The other technology area to improve in stimulation is the measure of diversion. We have been using particulate diverters for ages. Now, we need such products to function under more-challenging conditions. Instead of diverting from matrix, we want them to divert from fractures. Advanced experimental equipment and testing procedures are necessary to gain better quantitative information to determine what size diverter pill is appropriate to build sufficient pressure for inducing new fractures.  

Matrix-stimulation techniques predominantly rely on chemicals to attack the rock and mechanical tools to place the chemicals. The aspect of physics-enhanced chemical reactions has not caught many eyes, though it has been around for a while. Some oil-production increases have been reported after earthquakes. Geophysicists provided plausible reasons, but petroleum engineers only explored such applications superficially. Not every well can be hydraulically fractured nor every rock dissolved by acids. We need all the help we can get in this kind of situation. Combining acoustic waves with chemicals for stimulation definitely should be studied more. It is encouraging to see people persevere in pursuing continuous improvements in stimulation technologies by going back to the shelf.

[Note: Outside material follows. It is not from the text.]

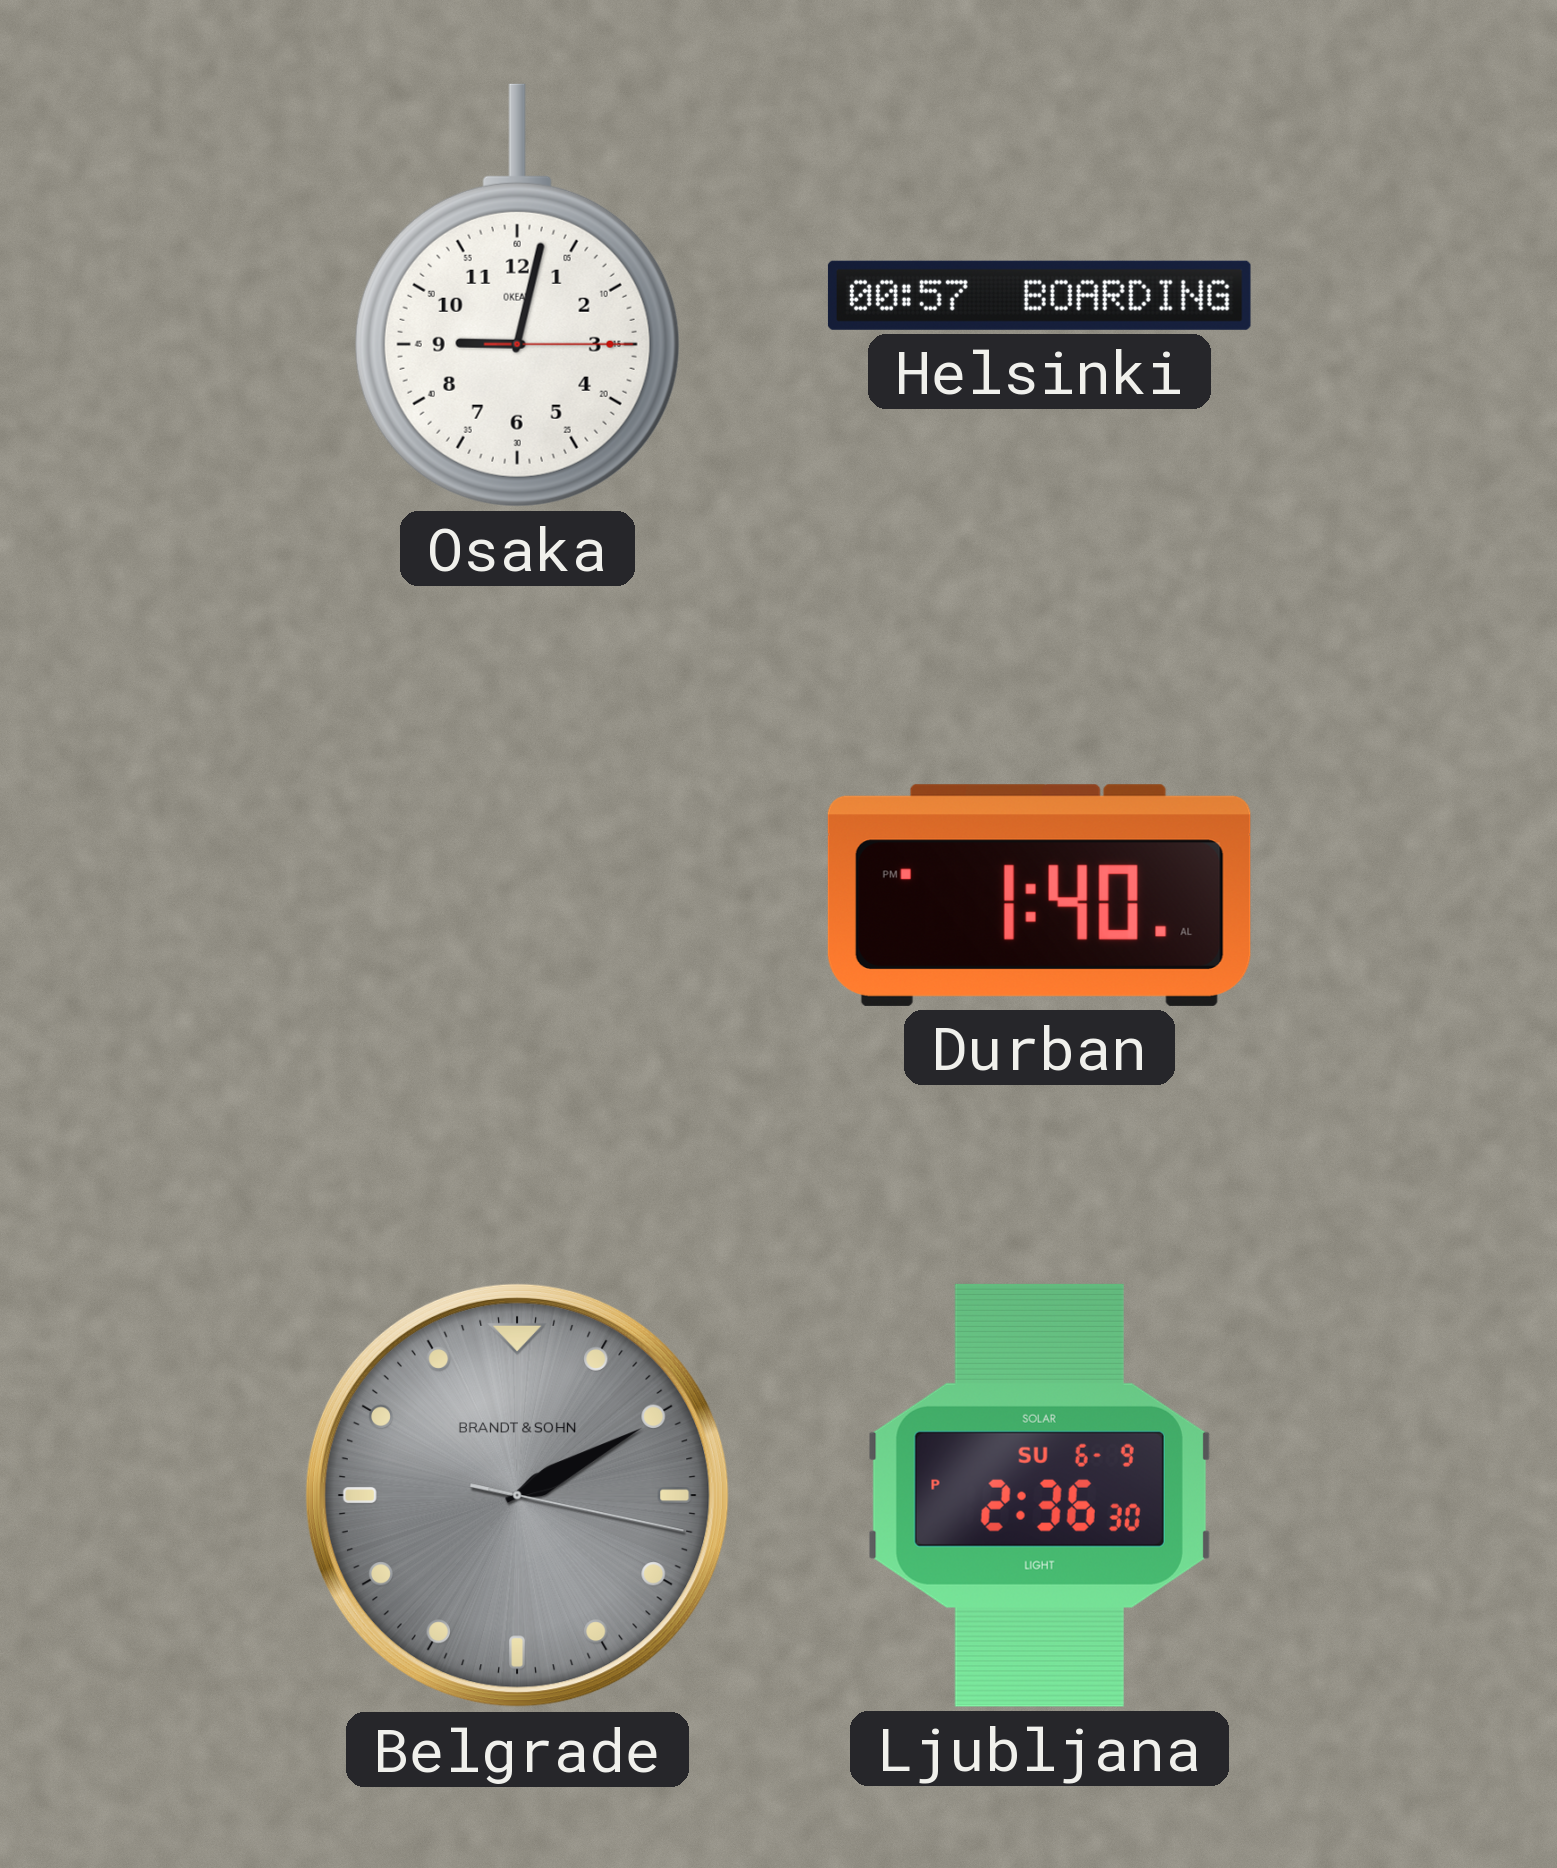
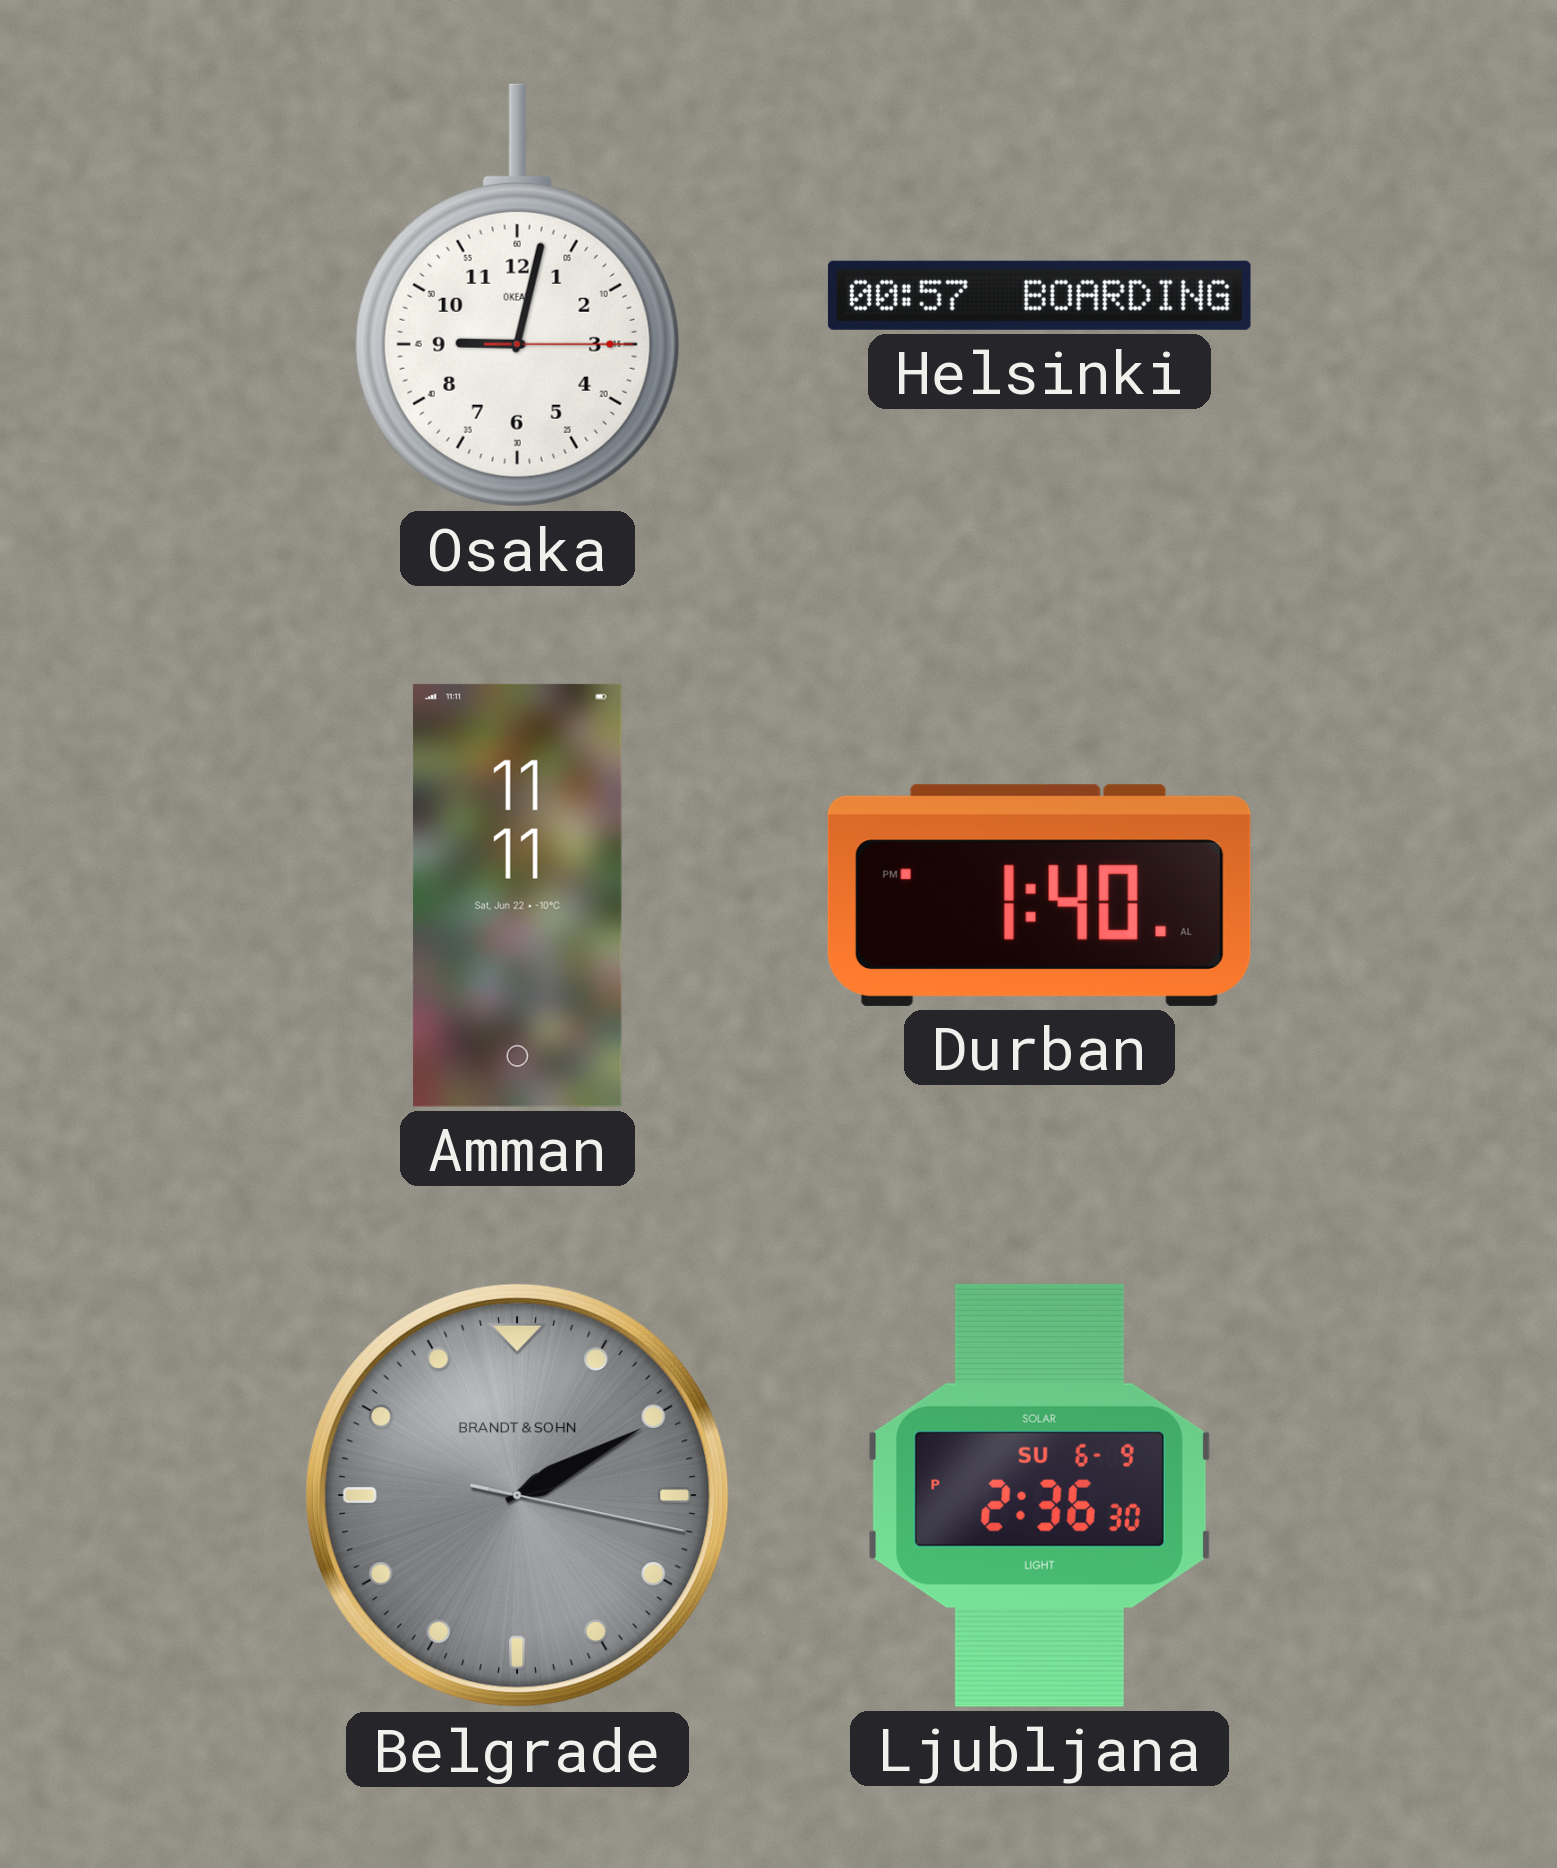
Amman: none -> 11:11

This Month's Technical Papers

Real-Time Formation-Face-Pressure Analysis Improves Acid‑Fracturing Operations

Seismic and Seismochemical Stimulation Increases Well Injectivity and Productivity

Chemical-Diversion Agents Can Aid Acid Fracturing in Openhole Horizontal Wells

Recommended Additional Reading

SPE 191981 Introduction of Real-Time Flow Measurements Opens New Paths To Overcome Challenges Encountered During the Acid Stimulation of Extended-Reach Wells by Laurie Duthie, Saudi Aramco, et al.

SPE 192069 Development and Application of Key Equipment of CO2 Waterless Fracturing by Lichen Zheng, PetroChina, et al.

SPE 193723 Effective Matrix Acidizing Based in Chelating Agents: A Case Study in Romanian Heavy-Oil Reservoirs by Emil Panait, OMV Petrom, et al.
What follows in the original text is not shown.